A couple days ago I sat down to write my regular column, “Benthics,” for the EcoTheo Review web magazine. I had it in my head to share a story about backpacking into the wilderness, and how solitude is not necessarily a solitary experience, and how in certain places and times a kind of clarity takes hold that transcends the collective components of everything that’s a part of it.
I thought I had a pretty good idea to work with and had about five or six hundred words on the page, but somehow I couldn’t figure out how to tie it all together. It was ironic that in a piece ostensibly about perspective, I almost literally couldn’t see the forest for the trees.
If you’ve read my contributions to EcoTheo you know they’re a little different than what I usually write here for the Awesomeness Conspiracy blog. I tend to be a little more whimsical, a little more literary and metaphorical in my attempts to relate my experiences of encountering something of the divine in nature.

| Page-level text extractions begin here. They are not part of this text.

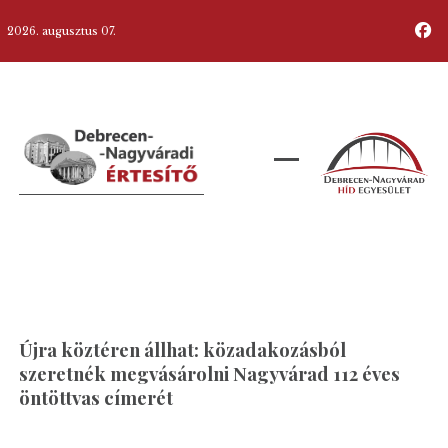
2026. augusztus 07.
Újra köztéren állhat: közadakozásból
szeretnék megvásárolni Nagyvárad 112 éves
öntöttvas címerét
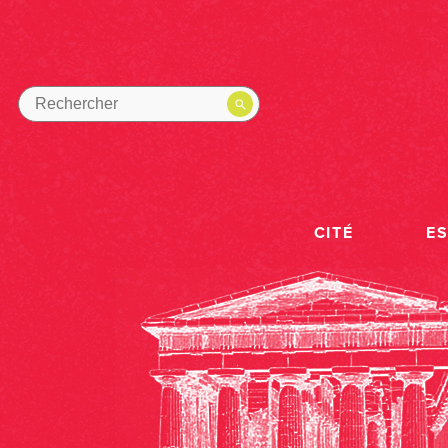
CITÉ
E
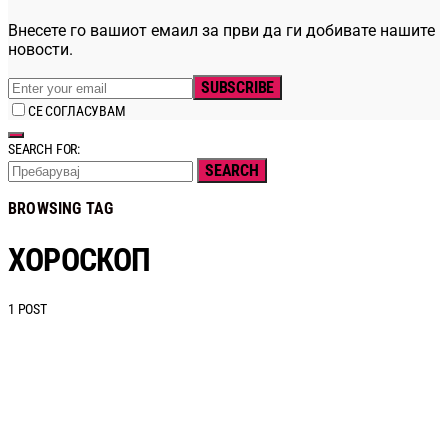
Внесете го вашиот емаил за први да ги добивате нашите
новости.
SUBSCRIBE
СЕ СОГЛАСУВАМ
SEARCH FOR:
SEARCH
BROWSING TAG
ХОРОСКОП
1 POST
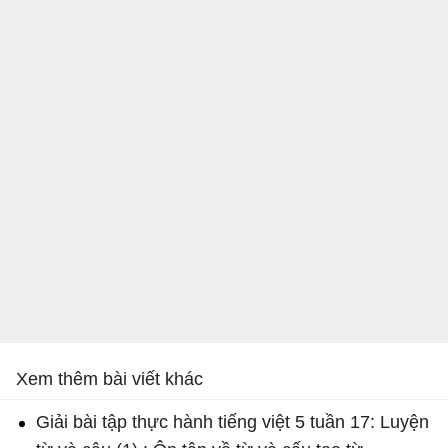
Xem thêm bài viết khác
Giải bài tập thực hành tiếng việt 5 tuần 17: Luyện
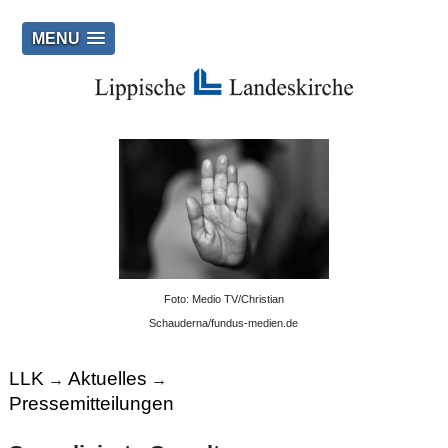
MENU
Foto: Medio TV/Christian
Schauderna/fundus-medien.de
LLK
Aktuelles
→
→
Pressemitteilungen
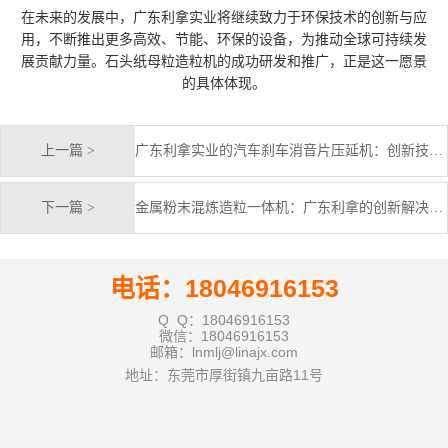
在未来的发展中，广东利拿实业将继续致力于环保技术的创新与应
用，不断推出更多高效、节能、环保的设备，为推动全球可持续发
展贡献力量。石头纸母粒造粒机的成功研发和推广，正是这一愿景
的具体体现。
上一篇 >
广东利拿实业的汽车刹车消音片压延机：创新技术引领未来
下一篇 >
金属粉末混炼造粒一体机：广东利拿的创新解决方案
电话：18046916153
Q Q：18046916153
微信：18046916153
邮箱：lnmlj@linajx.com
地址：东莞市厚街镇九亩路11号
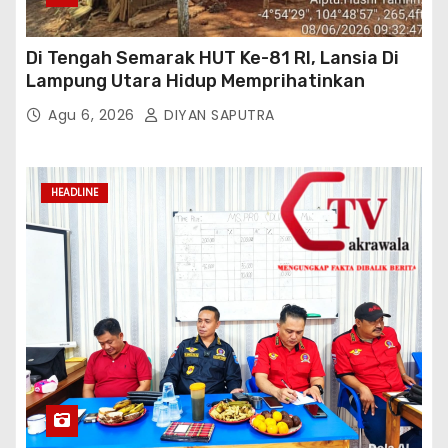
Di Tengah Semarak HUT Ke-81 RI, Lansia Di
Lampung Utara Hidup Memprihatinkan
Agu 6, 2026
DIYAN SAPUTRA
HEADLINE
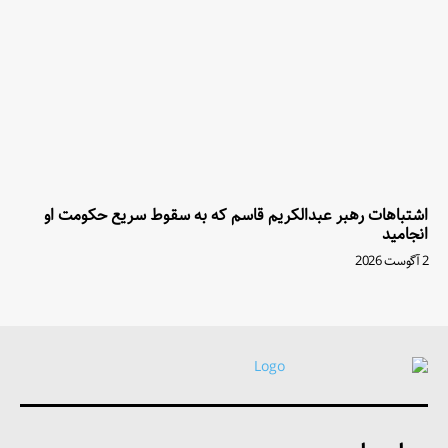
اشتباهات رهبر عبدالکریم قاسم که به سقوط سریع حکومت او
انجامید
2 آگوست 2026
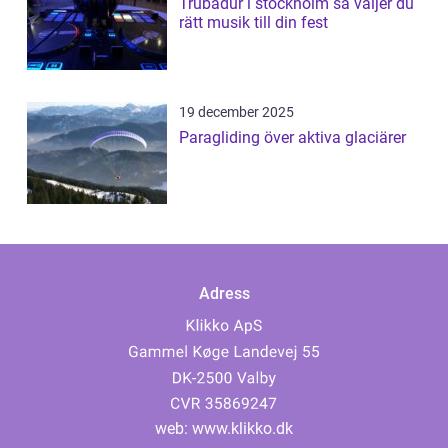
Trubadur i stockholm så väljer du
rätt musik till din fest
19 december 2025
Paragliding över aktiva glaciärer
Adress
web:
www.klikko.dk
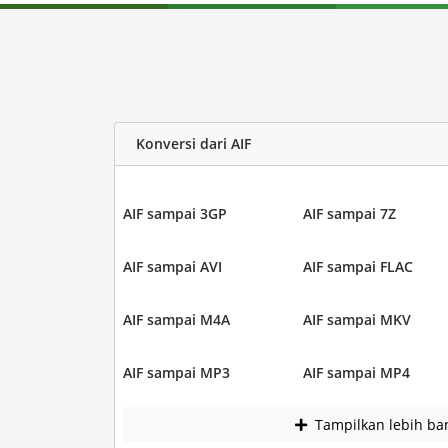
Konversi dari AIF
AIF sampai 3GP
AIF sampai 7Z
AIF sampai AVI
AIF sampai FLAC
AIF sampai M4A
AIF sampai MKV
AIF sampai MP3
AIF sampai MP4
Tampilkan lebih ba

It’s a chance for me to flex my creative muscles a bit, to work out some parts of my writer’s brain that don’t get used quite as often.
And so as I was trying to conjure images and memories and emotions and sensations in words and prose, I kept having this feeling that I was missing something, some hook or element that would unify it all and make it less rambling and more focused. I edited sentences, re-arranged paragraphs, deleted things here, added things there, and generally ran the gamut of writing strategies to make the whole thing work.
Frustrated and flustered, I decided to take a lunch break, get out of the house for a bit, and just let it sit for awhile. Sometimes you just need to put some space between yourself and what you’re trying to write so you can see it with fresh eyes a little bit later.
It didn’t work.
I read it, re-read it, edited some more, and eventually just ended up starting at my computer screen, pissed off, about ready to scrap the whole thing.
And then it hit me.
The thing I was writing didn’t want to be a story.
It wanted to be a poem.
I realize that may sound a bit strange or esoteric at best and downright nutty at worst. What do you mean it wanted to be a poem? How can an idea want to be anything?
I have to admit, it’s hard to explain. But there’s something about the creative process that has a mind of its own, so to speak. It’s as if, even though it’s a part of you, it’s somehow mysteriously apart from you. And so you have to honor what the idea or the image or the sculpture or the song or whatever it is, is.
Because if you try to make it something else, if you try to manipulate it into something it’s not, to suit some preconceived notion you have or to make it more palatable or comfortable or easy or just to fit into some kind of box, you dishonor its nature.
And so I wrote a poem. Using many of the same words and imagery I had started from in the narrative form, I rearranged it and reformatted it in a way that had rhythm and cadence and pace.
And it just flowed. I mean it came pouring out of me effortlessly like my brain and fingers and keyboard and laptop were just a vessel from which this idea could find life and breath.
It’s a powerful thing to let something be what it wants to be, what it was made to be. There’s a freedom in surrendering to a thing’s true nature. In submitting to that power that’s a part of you yet somehow apart from you.
And I think, if we’re open to it, that’s how we experience God. Not through static and sterile doctrines or constructing belief systems or moral imperatives.
But just through letting him tell us what we are. Who we are. By letting that something that’s a part of us but mysteriously apart from us have its say. By releasing the categories and boxes and limitations, by jettisoning the prejudices and preconceptions and comfort and predictability we often so desperately want but somehow can’t quite find ourselves in.
It is what it is. We are what we are.
My prayer for you today is that you will find a way to experience that kind of freedom.